Miré hacia donde nos indicaba y vi que estábamos bastante cerca de la comitiva del entierro. En efecto, la brisa nos traía claramente los desolados sollozos.

– Por aquí, por favor -dijo el hombre.

– Pero…, en un momento tan íntimo…

– No, no, por favor. Mi hermana…, todos nos sentiremos tan honrados… Por favor, por aquí.

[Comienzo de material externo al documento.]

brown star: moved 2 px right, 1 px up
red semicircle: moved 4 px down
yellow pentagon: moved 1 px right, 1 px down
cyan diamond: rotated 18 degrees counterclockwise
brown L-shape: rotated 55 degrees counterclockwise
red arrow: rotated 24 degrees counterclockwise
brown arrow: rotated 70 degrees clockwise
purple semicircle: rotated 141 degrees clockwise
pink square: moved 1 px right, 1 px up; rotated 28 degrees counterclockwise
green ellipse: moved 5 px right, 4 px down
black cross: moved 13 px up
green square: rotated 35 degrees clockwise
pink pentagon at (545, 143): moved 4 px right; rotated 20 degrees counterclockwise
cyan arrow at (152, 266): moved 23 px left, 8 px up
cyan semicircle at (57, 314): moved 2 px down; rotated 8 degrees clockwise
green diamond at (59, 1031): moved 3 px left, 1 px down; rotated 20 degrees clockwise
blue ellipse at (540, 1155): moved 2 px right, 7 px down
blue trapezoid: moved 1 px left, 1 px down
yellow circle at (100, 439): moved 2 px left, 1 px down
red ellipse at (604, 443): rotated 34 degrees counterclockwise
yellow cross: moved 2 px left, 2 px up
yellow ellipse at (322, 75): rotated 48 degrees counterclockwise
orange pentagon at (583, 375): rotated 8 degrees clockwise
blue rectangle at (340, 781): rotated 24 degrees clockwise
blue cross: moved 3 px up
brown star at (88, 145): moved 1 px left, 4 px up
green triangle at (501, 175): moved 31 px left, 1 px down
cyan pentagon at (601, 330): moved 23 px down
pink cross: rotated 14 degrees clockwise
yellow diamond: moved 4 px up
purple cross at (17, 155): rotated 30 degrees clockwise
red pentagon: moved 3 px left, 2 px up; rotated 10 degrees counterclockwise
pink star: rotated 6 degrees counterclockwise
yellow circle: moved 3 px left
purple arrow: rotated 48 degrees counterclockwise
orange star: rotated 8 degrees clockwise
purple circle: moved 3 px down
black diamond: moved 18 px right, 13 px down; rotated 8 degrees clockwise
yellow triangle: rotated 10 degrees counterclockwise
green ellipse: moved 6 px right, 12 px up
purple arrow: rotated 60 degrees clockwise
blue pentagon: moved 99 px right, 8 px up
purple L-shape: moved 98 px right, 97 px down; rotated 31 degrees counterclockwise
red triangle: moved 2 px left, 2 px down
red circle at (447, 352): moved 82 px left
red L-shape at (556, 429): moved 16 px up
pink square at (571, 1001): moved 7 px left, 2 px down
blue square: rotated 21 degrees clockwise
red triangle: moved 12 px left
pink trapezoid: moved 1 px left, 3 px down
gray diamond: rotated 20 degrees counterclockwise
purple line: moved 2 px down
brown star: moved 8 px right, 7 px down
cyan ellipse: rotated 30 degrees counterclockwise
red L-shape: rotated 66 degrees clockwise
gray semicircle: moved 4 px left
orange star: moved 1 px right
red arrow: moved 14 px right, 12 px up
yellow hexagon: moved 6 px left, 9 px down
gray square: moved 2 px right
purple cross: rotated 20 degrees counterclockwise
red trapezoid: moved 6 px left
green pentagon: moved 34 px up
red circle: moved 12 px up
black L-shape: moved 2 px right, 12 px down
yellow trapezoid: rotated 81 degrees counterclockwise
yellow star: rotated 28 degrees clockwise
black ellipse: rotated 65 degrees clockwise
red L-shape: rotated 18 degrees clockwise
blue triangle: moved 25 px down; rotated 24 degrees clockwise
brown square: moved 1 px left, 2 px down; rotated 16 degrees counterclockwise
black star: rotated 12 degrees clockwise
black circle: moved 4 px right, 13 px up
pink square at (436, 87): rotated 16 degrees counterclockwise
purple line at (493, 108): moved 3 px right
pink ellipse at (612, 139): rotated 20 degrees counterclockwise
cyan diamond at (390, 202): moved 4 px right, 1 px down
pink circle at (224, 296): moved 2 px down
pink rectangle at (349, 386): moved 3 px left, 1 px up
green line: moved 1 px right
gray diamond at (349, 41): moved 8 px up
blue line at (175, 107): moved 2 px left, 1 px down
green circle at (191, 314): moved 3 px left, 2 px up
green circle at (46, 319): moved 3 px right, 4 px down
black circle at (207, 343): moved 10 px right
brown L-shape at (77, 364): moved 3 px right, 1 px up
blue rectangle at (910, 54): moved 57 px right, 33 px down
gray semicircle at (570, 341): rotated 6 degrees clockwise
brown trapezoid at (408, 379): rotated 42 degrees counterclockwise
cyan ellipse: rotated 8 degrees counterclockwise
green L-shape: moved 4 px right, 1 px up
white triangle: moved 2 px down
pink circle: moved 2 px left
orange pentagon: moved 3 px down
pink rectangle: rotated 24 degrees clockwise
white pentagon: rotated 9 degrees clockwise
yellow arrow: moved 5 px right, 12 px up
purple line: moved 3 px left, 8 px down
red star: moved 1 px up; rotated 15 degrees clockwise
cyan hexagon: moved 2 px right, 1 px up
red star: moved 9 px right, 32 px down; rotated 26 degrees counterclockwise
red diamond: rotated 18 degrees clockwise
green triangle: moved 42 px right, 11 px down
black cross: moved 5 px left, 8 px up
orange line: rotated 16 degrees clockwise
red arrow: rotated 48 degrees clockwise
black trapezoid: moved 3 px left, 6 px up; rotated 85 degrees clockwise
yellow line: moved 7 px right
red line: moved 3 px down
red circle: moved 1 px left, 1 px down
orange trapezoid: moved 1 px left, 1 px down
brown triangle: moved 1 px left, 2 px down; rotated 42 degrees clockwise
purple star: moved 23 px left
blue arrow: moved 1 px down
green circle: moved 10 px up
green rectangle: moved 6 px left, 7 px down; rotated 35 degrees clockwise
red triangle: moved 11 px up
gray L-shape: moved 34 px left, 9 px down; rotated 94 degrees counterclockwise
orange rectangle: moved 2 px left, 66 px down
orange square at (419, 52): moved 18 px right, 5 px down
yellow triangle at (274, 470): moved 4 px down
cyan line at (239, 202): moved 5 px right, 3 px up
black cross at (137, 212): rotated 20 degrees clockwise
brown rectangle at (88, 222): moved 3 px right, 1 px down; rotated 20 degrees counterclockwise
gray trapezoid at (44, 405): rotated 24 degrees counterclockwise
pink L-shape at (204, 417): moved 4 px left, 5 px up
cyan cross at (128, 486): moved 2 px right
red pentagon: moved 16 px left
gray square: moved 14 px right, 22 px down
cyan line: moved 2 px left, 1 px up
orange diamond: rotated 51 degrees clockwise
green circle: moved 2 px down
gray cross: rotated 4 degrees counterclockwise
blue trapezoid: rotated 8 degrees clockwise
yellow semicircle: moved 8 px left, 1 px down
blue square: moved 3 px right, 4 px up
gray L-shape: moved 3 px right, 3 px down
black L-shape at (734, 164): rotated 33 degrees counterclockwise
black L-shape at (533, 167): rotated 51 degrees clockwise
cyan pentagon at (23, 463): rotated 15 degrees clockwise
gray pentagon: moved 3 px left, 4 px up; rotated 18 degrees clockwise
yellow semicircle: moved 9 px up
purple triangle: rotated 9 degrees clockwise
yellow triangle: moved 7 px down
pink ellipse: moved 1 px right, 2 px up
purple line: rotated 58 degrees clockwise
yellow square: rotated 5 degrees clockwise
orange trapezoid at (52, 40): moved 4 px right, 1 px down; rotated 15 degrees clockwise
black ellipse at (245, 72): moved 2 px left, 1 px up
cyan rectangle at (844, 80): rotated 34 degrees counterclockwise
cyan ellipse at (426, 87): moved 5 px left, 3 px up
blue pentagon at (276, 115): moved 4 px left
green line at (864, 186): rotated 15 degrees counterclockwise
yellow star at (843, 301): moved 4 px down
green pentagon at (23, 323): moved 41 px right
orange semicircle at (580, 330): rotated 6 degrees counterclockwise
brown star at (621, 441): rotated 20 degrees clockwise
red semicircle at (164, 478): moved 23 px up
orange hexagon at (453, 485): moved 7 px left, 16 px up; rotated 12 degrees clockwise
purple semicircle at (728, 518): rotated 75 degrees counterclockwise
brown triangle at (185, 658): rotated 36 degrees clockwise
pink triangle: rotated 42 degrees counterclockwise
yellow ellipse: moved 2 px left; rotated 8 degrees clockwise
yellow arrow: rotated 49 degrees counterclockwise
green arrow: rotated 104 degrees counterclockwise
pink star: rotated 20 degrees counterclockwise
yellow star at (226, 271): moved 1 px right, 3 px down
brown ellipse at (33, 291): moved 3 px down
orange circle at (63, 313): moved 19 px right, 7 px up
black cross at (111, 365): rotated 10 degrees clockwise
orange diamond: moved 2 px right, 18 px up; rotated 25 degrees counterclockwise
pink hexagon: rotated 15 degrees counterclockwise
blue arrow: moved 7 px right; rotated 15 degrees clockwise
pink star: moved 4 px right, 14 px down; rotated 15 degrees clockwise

Un tanto a regañadientes, me dispuse a seguirle. El terreno iba haciéndose más blando a medida que avanzábamos a través de las lápidas. Al principio me fue imposible ver a la viuda entre las filas de espaldas encorvadas y oscuras, pero al acercarnos al grupo alcancé a verla a la cabeza del mismo, inclinada sobre la fosa abierta. Daba muestras de una aflicción tan honda que parecía muy capaz de arrojarse sobre el ataúd. Tal vez en previsión de tal eventualidad, un caballero de avanzada edad y pelo blanco la retenía con fuerza por brazo y hombro. A su espalda, los presentes lloraban al parecer movidos por un dolor genuino, pero por encima del llanto general seguían siendo claramente perceptibles los angustiados gemidos de la viuda: lentos, exhaustos aunque sorprendentemente estentóreos, como los que cabría esperar de alguien sometido a una tortura continuada. Al oírlos sentí un deseo súbito de darme la vuelta y alejarme, pero el hombre achaparrado me estaba haciendo gestos para que me acercara a la fosa. Cuando vio que no me movía, me susurró en tono nada discreto:

– Señor Ryder, por favor.

Algunos de los deudos se volvieron para mirarnos.

– Señor Ryder, por aquí.

El hombre achaparrado me cogió del brazo y empezamos a abrirnos paso entre los presentes, algunos de los cuales se volvían para mirarme. Oí, como mínimo, dos voces que decían: «Es el señor Ryder…» Cuando llegamos al pie de la fosa, los sollozos habían amainado en gran medida, y pude sentir multitud de ojos clavados en mi espalda. Adopté una actitud de sereno respeto, penosamente consciente de lo informal de mi atuendo: chaqueta verde clara, sin corbata… La camisa, además, era de un alegre estampado de tonos anaranjados y amarillos. Mientras el hombre achaparrado trataba de atraer la atención de la viuda, me abotoné rápidamente la chaqueta.

– Eva -decía el hombre achaparrado con voz suave-. Eva…

El caballero del pelo blanco se volvió para mirarnos, pero la viuda no dio señales de haber oído. Siguió sumida en su angustia, gimiendo ruidosa y rítmicamente junto a la fosa. Su hermano se volvió y me miró con patente embarazo.